産総研ら,低温で液相から成形できるLED用ガラスを開発

産業技術総合研究所(産総研)は,石塚硝子と共同で,液相法によって500℃程度で作製できる,耐水性,耐熱性,耐光性を持つ無色透明な低融点ガラスを開発した(ニュースリリース)。

シリカガラスに代表される一般的なガラスを溶融・成形するためには高い温度を必要とするため,一般のユーザーが自由に成形することは難しい。一方,有機高分子(樹脂)は,耐熱性,耐光性,光透過性の点ではガラスに劣るものの,成形温度が低く,かつ,安価なため,LED用の封止剤やレンズなどの光学材料に用いられている。

溶融・成形温度の低いガラスを開発できれば,ガラスの特性を生かし,光学デバイスの耐久性,性能が向上すると期待できる。例えば,近年,LEDデバイスは高輝度化,短波長化が進んでおり,樹脂製のレンズや封止剤用樹脂の劣化が大きな課題となっているが,無色透明なガラスで代替して解決できると期待されている。
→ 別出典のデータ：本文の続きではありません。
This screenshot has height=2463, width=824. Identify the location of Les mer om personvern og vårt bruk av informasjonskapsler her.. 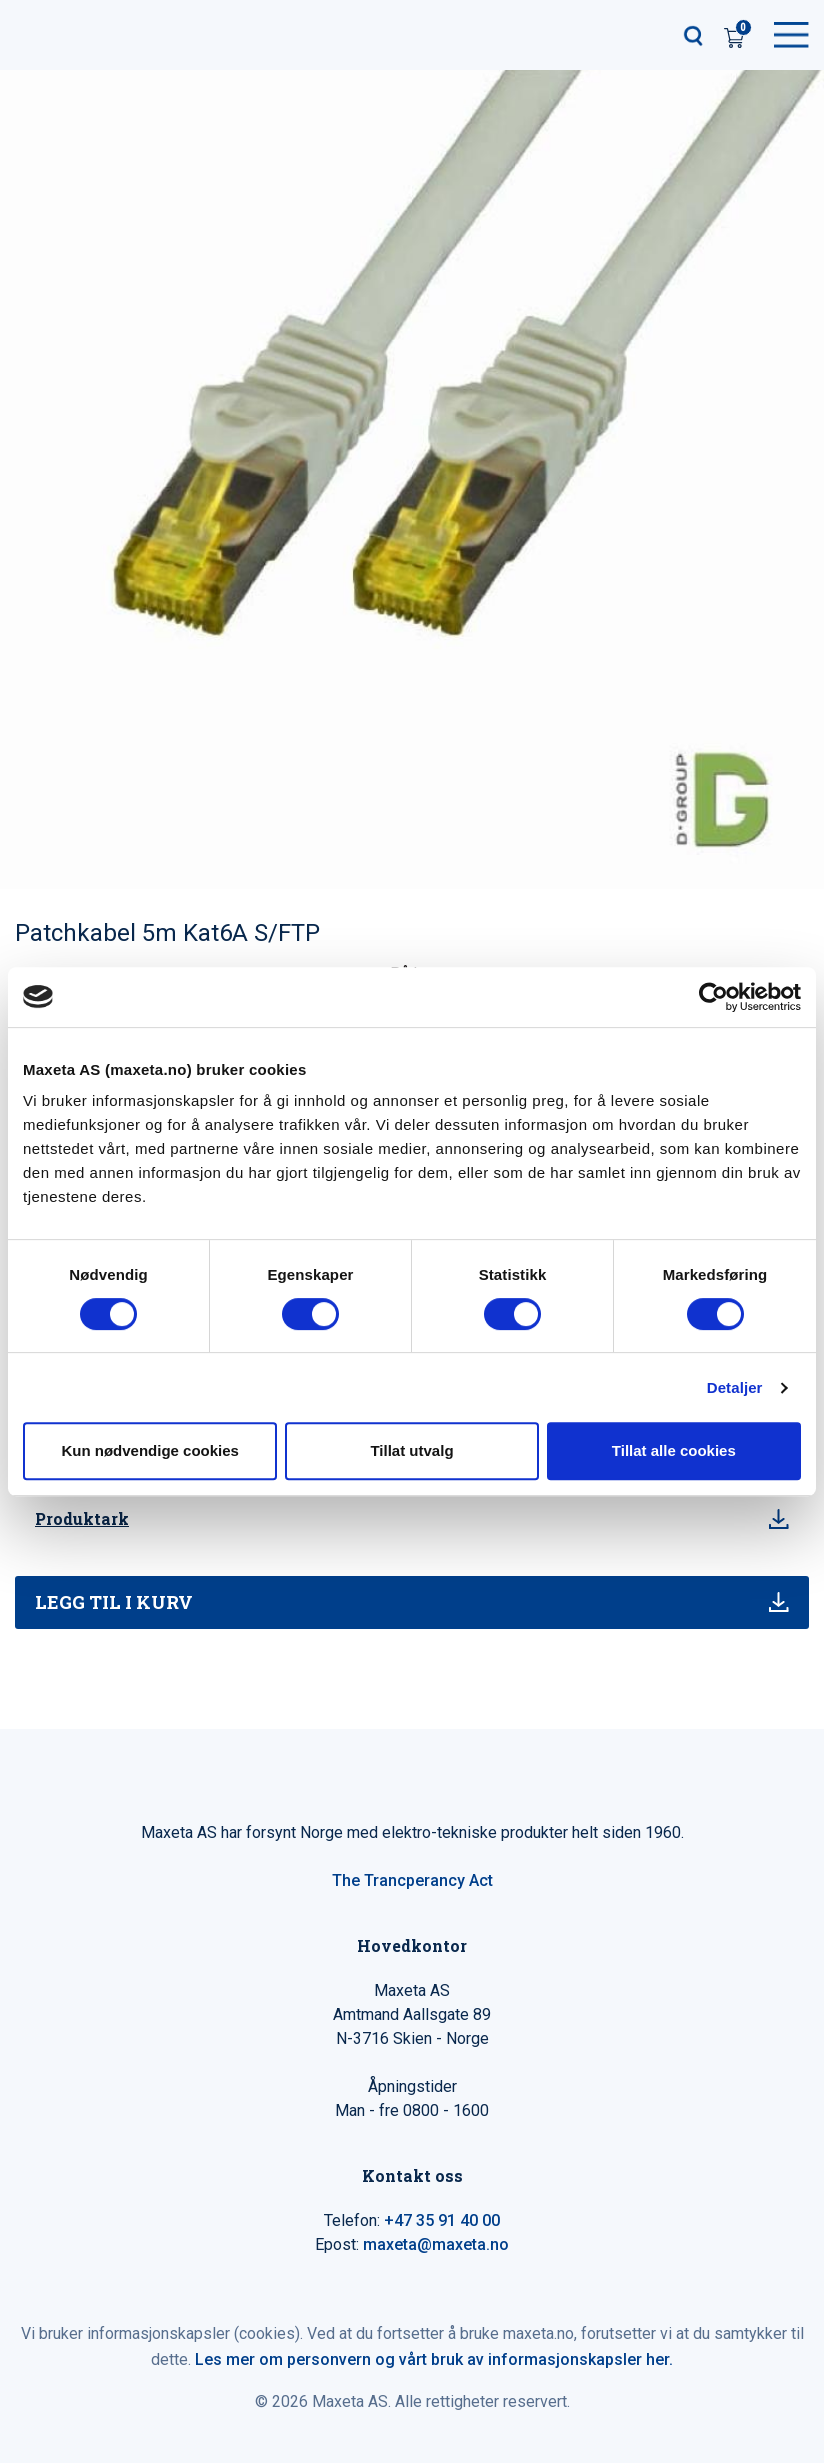
(434, 2359).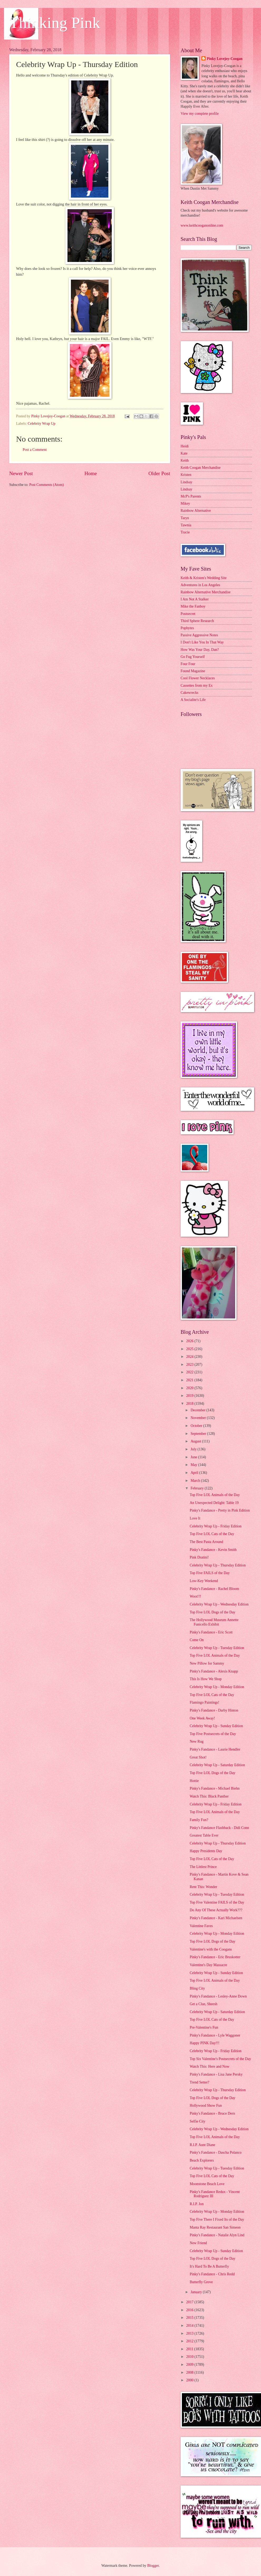  I want to click on 2018, so click(190, 1404).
そのため,ガラスを樹脂に近い低温度域で,液相合成から成形加工までを行なえるプロセス技術が必要とされていた。

低温でガラスを作製する手法としては,金属アルコキシドを液相中で反応させるゾルゲル法が知られているが,反応で得られたゲルはそのままでは光学材料として使えず,緻密なガラスを得るために,さらに1000℃程度で焼成する必要があった。

今回開発した技術は,常温で流動性を示すリン酸と,物性を制御するための種々の金属化合物を原料とし,ガラスの前駆体液を調製する。この前駆体液を加熱すると,500℃程度で流動性を示すガラス融液が得られ,これを型に流し出し冷却することで,ガラスが得られる。ガラスの屈折率などの物性は,前駆体液に添加物を加えておくことで調整できる。
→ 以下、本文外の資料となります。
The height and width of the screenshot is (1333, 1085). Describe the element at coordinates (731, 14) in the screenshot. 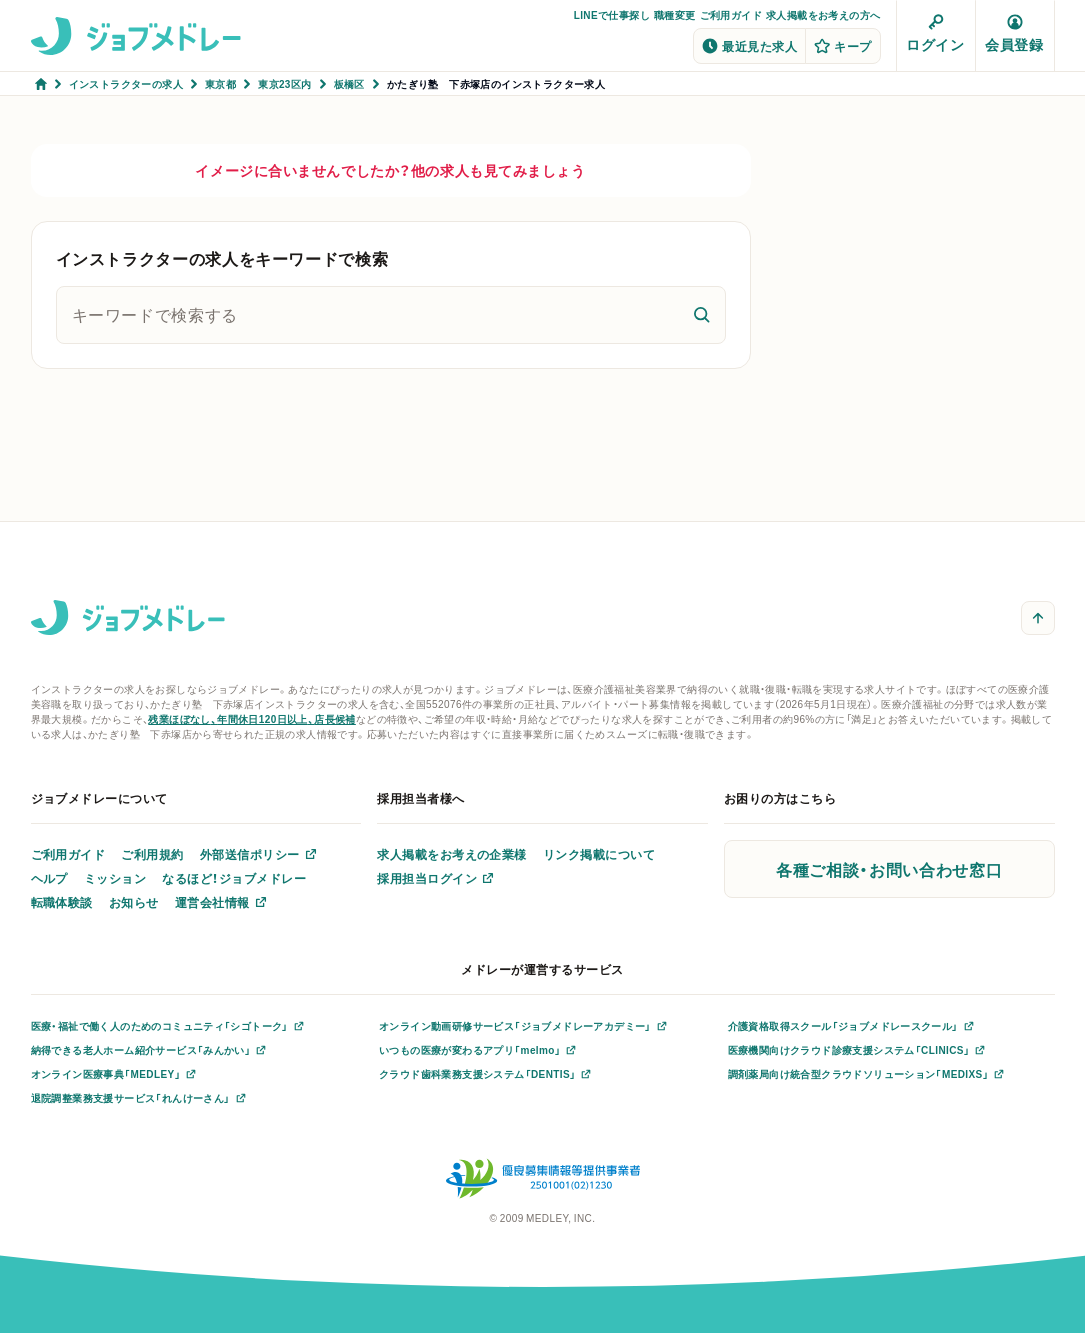

I see `ご利用ガイド` at that location.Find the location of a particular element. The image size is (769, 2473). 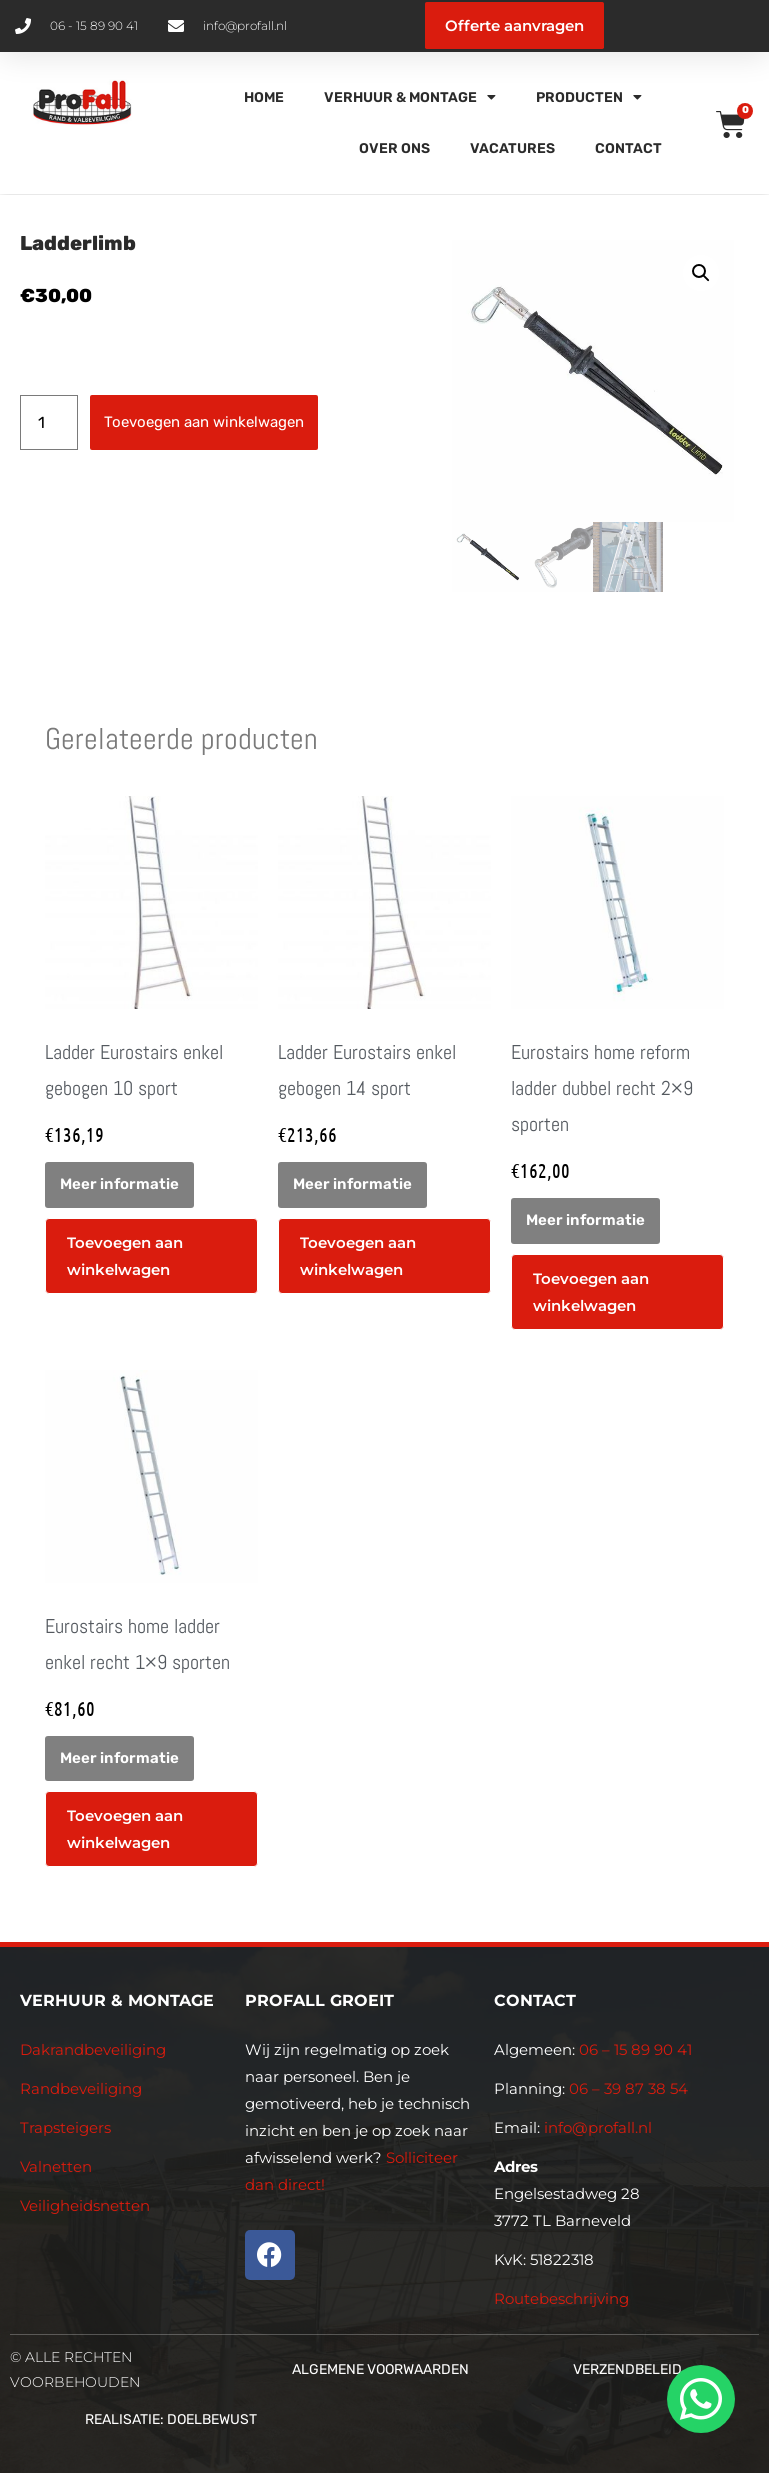

[button] is located at coordinates (701, 273).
さらに,組成及びプロセスを検討・改良することで,低融性,耐水性,耐光性,耐熱性を併せ持つガラスの開発に成功した。今回開発したガラスは,有機物を含まない材料でありながら,低温で軟化するため(ガラス転移温度:約235℃,屈伏点:約260℃),低温で成形加工できる。

一般に,リン酸を主成分とするガラス(リン酸塩ガラス)は耐水性が悪いが,今回開発したリン酸塩ガラスは,組成を改良することで実用に耐える耐水性を持つ。また,屈折率は波長633nmで1.65程度であり,シリコーンやエポキシ,ポリカーボネイトといった樹脂,BK7ガラスや,ソーダライムガラスに比べて高い。この屈折率は,工業的に用いられている半導体素子の屈折率との差が小さいので,発光素子に用いれば,光の取り出しに有利と予想される。
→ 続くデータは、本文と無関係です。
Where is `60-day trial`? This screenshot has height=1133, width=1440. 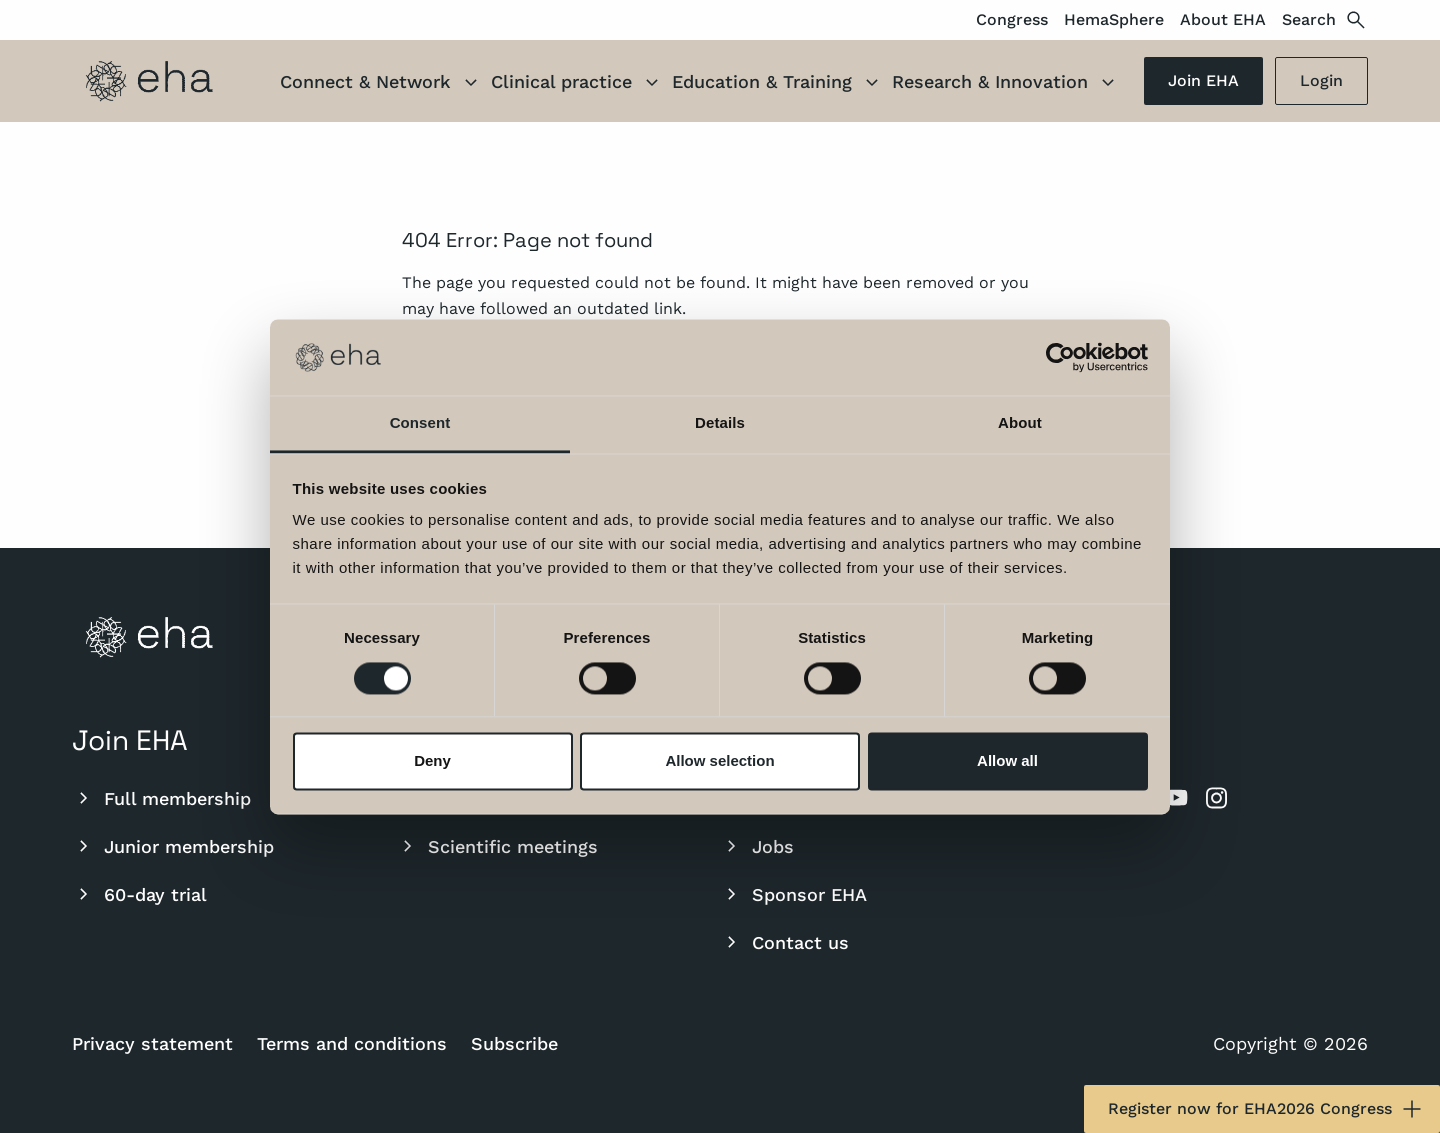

さらに,ガラスの利点には,樹脂と比べて高い耐光性,耐熱性がある。今後,LED光源が高輝度化するに伴い,その部材にも耐熱性が求められると予想されるが,今回,開発したガラスは低温で成形可能であり,耐熱性と耐光性を併せ持つため,LED用のレンズや封止材としての利用が期待できる。

また,低温で作製・加工できるため,低温の溶融設備しか保有していない幅広いユーザーが利用でき,様々な型を用いた多様な形状のガラスが比較的簡便に作製ができる。現在,エンジニアリングプラスチックが用いられている分野でも,将来的に、優れた耐光性・耐熱性を持つガラスが活用される可能性を広げたとしている。

今後,今回開発した低融点ガラスの実用化を目指し,構造解析を基にした反応プロセスの最適化や,用途に合わせた材料設計などの検討を進める。また,レンズ,封止剤などの光学用途を想定しているが,光学用途にとらわれない幅広い応用を検討してゆく。